(Mi retablillo anual)
¡Libérame de la muerte viva! ¡Libérame de la vida en la muerte, libérame de la vida y de la muerte!.
Y otro día amaneció esta ciudad. Fue un día como hoy, pero de hace 28 años, cuando esta nuestra casa común amaneció a ser lo que desde entonces ha sido: la herida que no cesa, y el llanto y el duelo colectivo por la tragedia descomunal. Que la memoria histórica permanezca. La memoria de los caídos. De todos ellos.
Hoy se me viene a la mente Agadir, la ciudad de Marruecos a la que un sacudimiento telúrico arrancó desde sus cimientos porque hace décadas fue remecida por un sismo mortal de necesidad. El México nuestro sobrevivió entero, más entero que antes, que la sobrevivencia es su signo. Mientras el mundo permanezca no acabarán la fama y la gloria de México-Tenochtitlan. Agadir fue destruida, pero esta nuestra ciudad se irguió, suturó sus mataduras y siguió su destino: altiva, inmutable, eterna. Es México, la capital. Mis valedores:
Hoy, como año con año, evoco la tragedia de Agadir, que sobrevive en el testimonio del poeta Arthur Lundkvist, quien logró salvar la vida en el drama sísmico que arrancó del mapa aquella ciudad. Días después, ya vuelto a Suecia, su tierra, sobre la experiencia traumática del fallecimiento de Agadir creó un extenso poema, vivido, lírico y visceral, “para cumplir un deber para conmigo y con los demás, tanto para con los supervivientes como con sus muertos”. Hoy, con fragmentos del citado, me propongo recordar, honrar, testimoniar mi homenaje a tantos que sucumbieron bajo las furias del sismo que acalambró los entresijos de nuestra ciudad capital. Por cuanto a Agadir, la desventurada, aquí diversos fragmentos del poema, que invito a pronunciar. En silencio.
El cielo era de un azul duro, de éter y acero, – el sol era un horno abierto y el día una piedra blanca laminada por lenguas violeta, -las nubes llegaron como humo de carbón. – De repente el suelo se sacudió, profundos estremecimientos recorrieron la tierra – los perros contestaron de todas partes con aullidos prolongados, y un lamento sordo surgió de las gentes.
Me oí gritar en sueños (nunca podré saber qué grité) – mientras el terremoto crecía, irresistible – y las sacudidas se hacían más fuertes, más violentas, parecían venir de todas partes al mismo tiempo. Una revolución surgía de las entrañas de la tierra, – un trueno de las profundidades, abrumador y pesado, -un estallido de paredes, un agrietamiento, un desmoronamiento…
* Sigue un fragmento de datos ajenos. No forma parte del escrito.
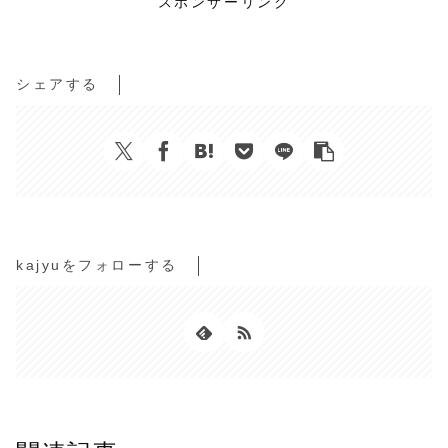
スポンサーリンク
シェアする
kajyuをフォローする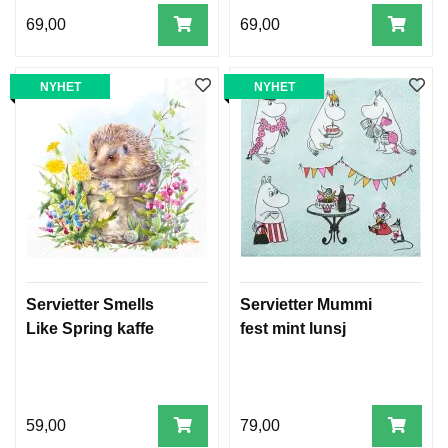
69,00
69,00
NYHET
NYHET
Servietter Smells
Servietter Mummi
Like Spring kaffe
fest mint lunsj
59,00
79,00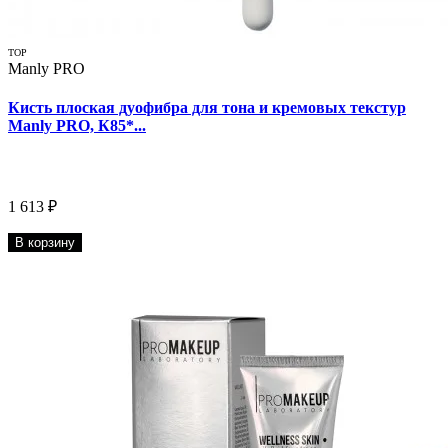
TOP
Manly PRO
Кисть плоская дуофибра для тона и кремовых текстур
Manly PRO, К85*...
1 613 ₽
В корзину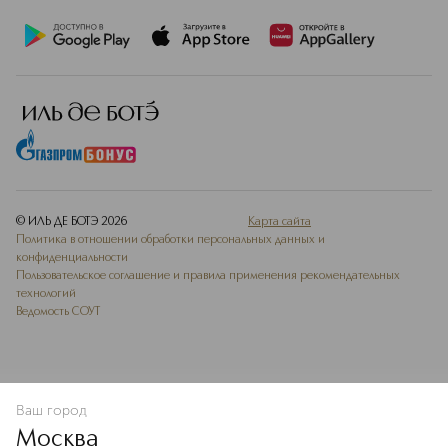
© ИЛЬ ДЕ БОТЭ
2026
Карта сайта
Политика в отношении обработки персональных данных и
конфиденциальности
Пользовательское соглашение и правила применения рекомендательных
технологий
Ведомость СОУТ
Ваш город
В КОРЗИНУ
КУПИТЬ СЕЙЧАС
Москва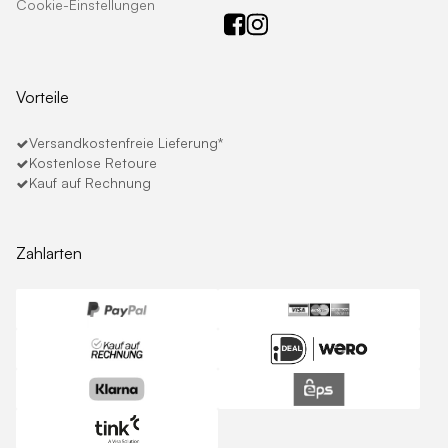
Cookie-Einstellungen
Vorteile
Versandkostenfreie Lieferung*
Kostenlose Retoure
Kauf auf Rechnung
Zahlarten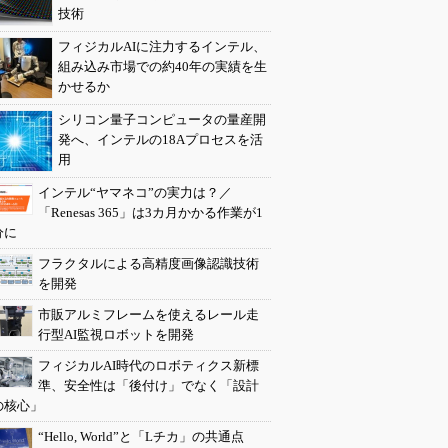
技術
フィジカルAIに注力するインテル、
組み込み市場での約40年の実績を生
かせるか
シリコン量子コンピュータの量産開
発へ、インテルの18Aプロセスを活
用
インテル“ヤマネコ”の実力は？／
「Renesas 365」は3カ月かかる作業が1
分に
フラクタルによる高精度画像認識技術
を開発
市販アルミフレームを使えるレール走
行型AI監視ロボットを開発
フィジカルAI時代のロボティクス新標
準、安全性は「後付け」でなく「設計
の核心」
“Hello, World”と「Lチカ」の共通点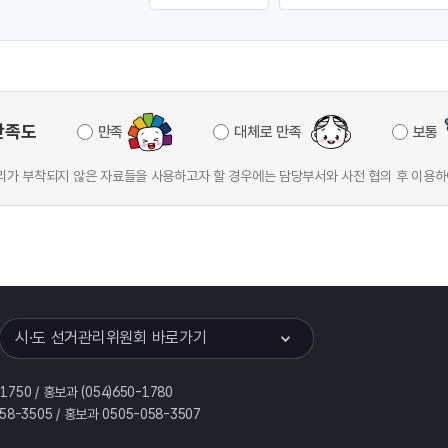
만족도
만족
대체로 만족
보통
가 부착되지 않은 자료들을 사용하고자 할 경우에는 담당부서와 사전 협의 후 이용하
이어
열기
시·도 선거관리위원회 바로가기
-1750 / 홍보과 (054)650-1780
058-3505 / 홍보과 0505-058-3507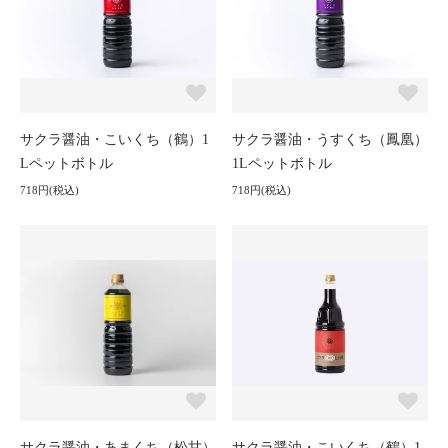
サクラ醤油・こいくち（鶴）1
サクラ醤油・うすくち（鳳凰）
Lペットボトル
1Lペットボトル
718円(税込)
718円(税込)
サクラ醤油・あまくち（松甘）
サクラ醤油・こいくち（鶴）1.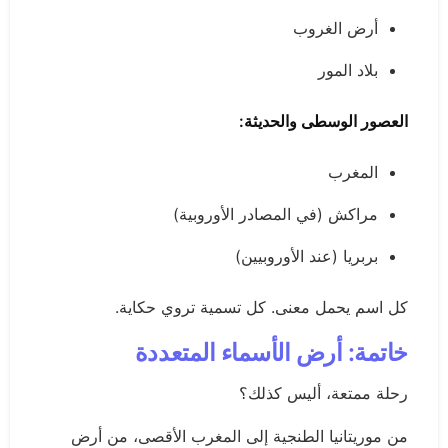
أرض الغروب
بلاد المور
العصور الوسطى والحديثة:
المغرب
مراكش (في المصادر الأوروبية)
بربريا (عند الأوروبيين)
كل اسم يحمل معنى. كل تسمية تروي حكاية.
خاتمة: أرض الأسماء المتعددة
رحلة ممتعة، أليس كذلك؟
من موريتانيا الطنجية إلى المغرب الأقصى، من أرض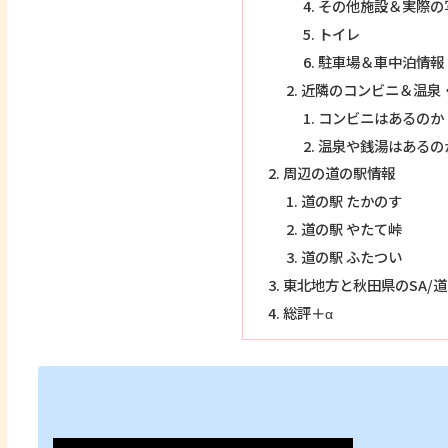
その他施設＆実際の
トイレ
駐車場＆車中泊情報
近隣のコンビニ＆温泉
コンビニはあるのか
温泉や銭湯はあるの
周辺の道の駅情報
道の駅 たかのす
道の駅 やたて峠
道の駅 ふたつい
東北地方と秋田県のSA/
総評＋α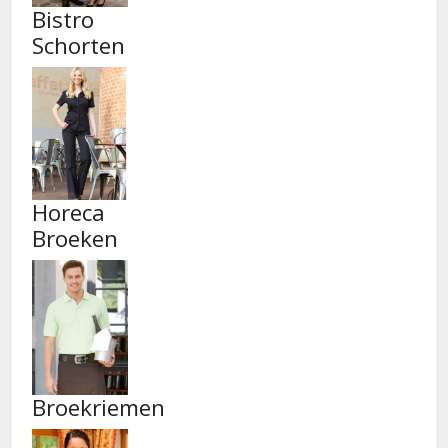
Bistro
Schorten
Horeca
Broeken
Broekriemen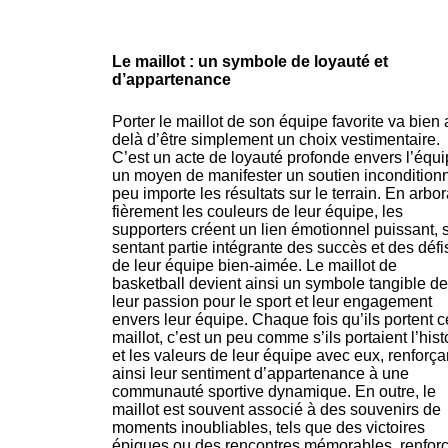
Le maillot : un symbole de loyauté et
d’appartenance
Porter le maillot de son équipe favorite va bien 
delà d’être simplement un choix vestimentaire.
C’est un acte de loyauté profonde envers l’équi
un moyen de manifester un soutien inconditionn
peu importe les résultats sur le terrain. En arbor
fièrement les couleurs de leur équipe, les
supporters créent un lien émotionnel puissant, 
sentant partie intégrante des succès et des défi
de leur équipe bien-aimée. Le maillot de
basketball devient ainsi un symbole tangible de
leur passion pour le sport et leur engagement
envers leur équipe. Chaque fois qu’ils portent c
maillot, c’est un peu comme s’ils portaient l’hist
et les valeurs de leur équipe avec eux, renforça
ainsi leur sentiment d’appartenance à une
communauté sportive dynamique. En outre, le
maillot est souvent associé à des souvenirs de
moments inoubliables, tels que des victoires
épiques ou des rencontres mémorables, renfor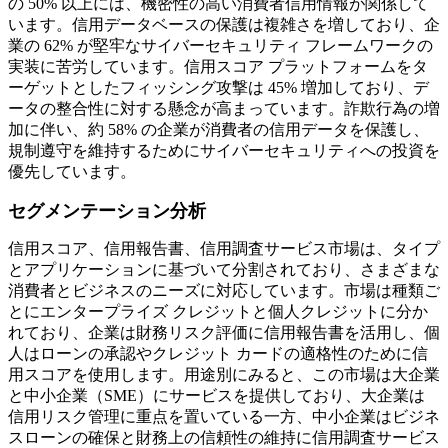
の 50% 以上には、機密性の高い消費者信用情報が関係して
います。信用データベースの保護は複雑さを増しており、企
業の 62% が堅牢なサイバーセキュリティ フレームワークの
実装に苦労しています。信用スコア プラットフォームをタ
ーゲットとしたフィッシング攻撃は 45% 増加しており、デ
ータの整合性に対する懸念が高まっています。詐欺行為の増
加に伴い、約 58% の企業が消費者の信用データを保護し、
規制遵守を維持するためにサイバーセキュリティへの投資を
優先しています。
セグメンテーション分析
信用スコア、信用報告書、信用調査サービス市場は、タイプ
とアプリケーションに基づいて分割されており、さまざまな
消費者とビジネスのニーズに対応しています。市場は種類ご
とにエンタープライズ クレジットと個人クレジットに分か
れており、企業は財務リスク評価に信用報告書を活用し、個
人はローンの承認やクレジット カードの適格性のために信
用スコアを使用します。用途別にみると、この市場は大企業
と中小企業（SME）にサービスを提供しており、大企業は
信用リスク管理に重点を置いている一方、中小企業はビジネ
スローンの確保と財務上の信頼性の維持に信用調査サービス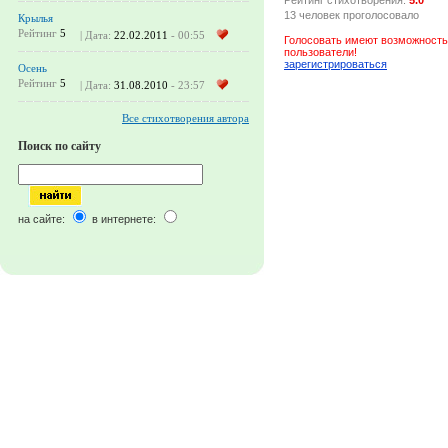
13 человек проголосовало
Крылья
Рейтинг
5
| Дата:
22.02.2011
- 00:55
Голосовать имеют возможность
пользователи!
зарегистрироваться
Осень
Рейтинг
5
| Дата:
31.08.2010
- 23:57
Все стихотворения автора
Поиск по сайту
на сайте:
в интернете: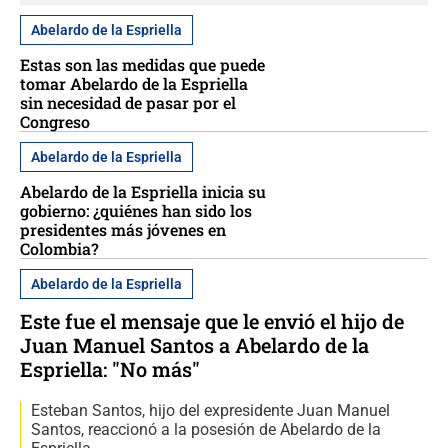
Abelardo de la Espriella
Estas son las medidas que puede
tomar Abelardo de la Espriella
sin necesidad de pasar por el
Congreso
Abelardo de la Espriella
Abelardo de la Espriella inicia su
gobierno: ¿quiénes han sido los
presidentes más jóvenes en
Colombia?
Abelardo de la Espriella
Este fue el mensaje que le envió el hijo de
Juan Manuel Santos a Abelardo de la
Espriella: "No más"
Esteban Santos, hijo del expresidente Juan Manuel
Santos, reaccionó a la posesión de Abelardo de la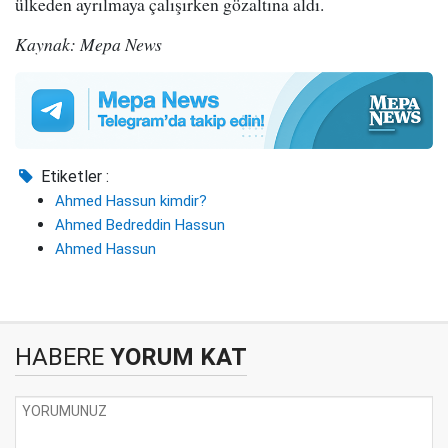
ülkeden ayrılmaya çalışırken gözaltına aldı.
Kaynak: Mepa News
Etiketler :
Ahmed Hassun kimdir?
Ahmed Bedreddin Hassun
Ahmed Hassun
HABERE
YORUM KAT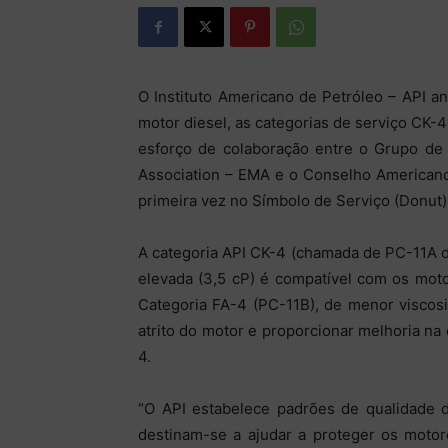
O Instituto Americano de Petróleo – API 
motor diesel, as categorias de serviço CK-
esforço de colaboração entre o Grupo de 
Association – EMA e o Conselho Americano
primeira vez no Símbolo de Serviço (Donut
A categoria API CK-4 (chamada de PC-11A 
elevada (3,5 cP) é compatível com os moto
Categoria FA-4 (PC-11B), de menor viscosi
atrito do motor e proporcionar melhoria n
4.
“O API estabelece padrões de qualidade 
destinam-se a ajudar a proteger os motor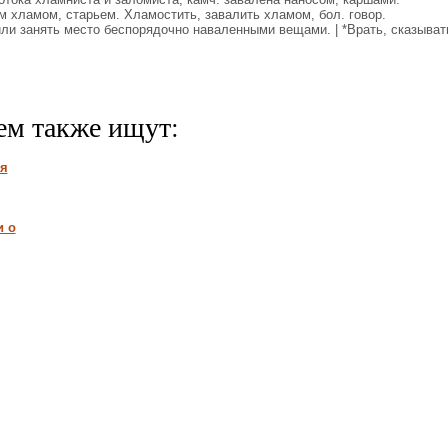
 хламом, старьем. Хламостить, завалить хламом, бол. говор.
или занять место беспорядочно наваленными вещами. | *Врать, сказыват
ем также ищут:
ля
и о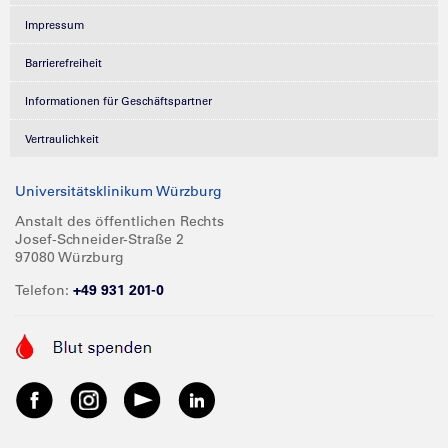
Impressum
Barrierefreiheit
Informationen für Geschäftspartner
Vertraulichkeit
Universitätsklinikum Würzburg
Anstalt des öffentlichen Rechts
Josef-Schneider-Straße 2
97080 Würzburg
Telefon:
+49 931 201-0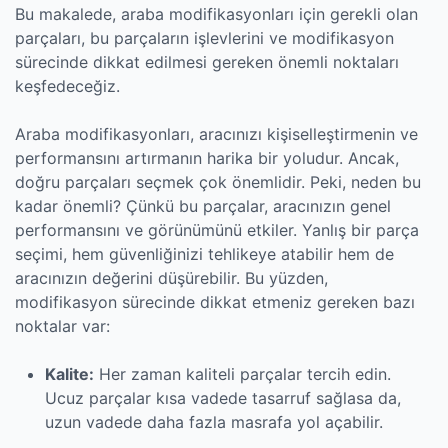
Bu makalede, araba modifikasyonları için gerekli olan
parçaları, bu parçaların işlevlerini ve modifikasyon
sürecinde dikkat edilmesi gereken önemli noktaları
keşfedeceğiz.
Araba modifikasyonları, aracınızı kişiselleştirmenin ve
performansını artırmanın harika bir yoludur. Ancak,
doğru parçaları seçmek çok önemlidir. Peki, neden bu
kadar önemli? Çünkü bu parçalar, aracınızın genel
performansını ve görünümünü etkiler. Yanlış bir parça
seçimi, hem güvenliğinizi tehlikeye atabilir hem de
aracınızın değerini düşürebilir. Bu yüzden,
modifikasyon sürecinde dikkat etmeniz gereken bazı
noktalar var:
Kalite:
Her zaman kaliteli parçalar tercih edin.
Ucuz parçalar kısa vadede tasarruf sağlasa da,
uzun vadede daha fazla masrafa yol açabilir.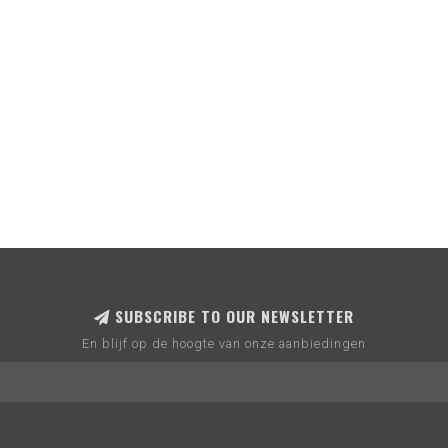
SUBSCRIBE TO OUR NEWSLETTER
En blijf op de hoogte van onze aanbiedingen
¡Libérame de la muerte viva! – Más insoportable que la locura es esta tumba en las tinieblas, – las piedras me cubren y me rodean, -no hay aire suficiente ni para que respire una rosa; – ¡asfíxiame de una vez, como unas manos estranguladoras! – ¡Ahógame, aplástame con un bloque de piedra! – Todo menos esta tortura en el ara del sacrificio. -¡Arranca ya el corazón de la víctima, clava el cuchillo de piedra!
Agadir, nunca más, – Agadir, para siempre en nosotros, ciudad de la vida y de la muerte, vida y muerte unidas, – Agadir, hundido ya en el pasado, espejismo eterno ante nosotros, – Agadir, preparación, advertencia – de lo que quizá nos espera: la gran aniquilación, – el mundo en ruinas, la tierra desolada, sólo el humo de la muerte desvaneciéndose en el espacio, nunca más, – para siempre – Agadir”.
Hoy todos ellos, o aún mejor: todos ustedes, los caídos del Jueves Negro en la ciudad capital, presencia en la memoria colectiva. Ustedes todos. (A su memoria.)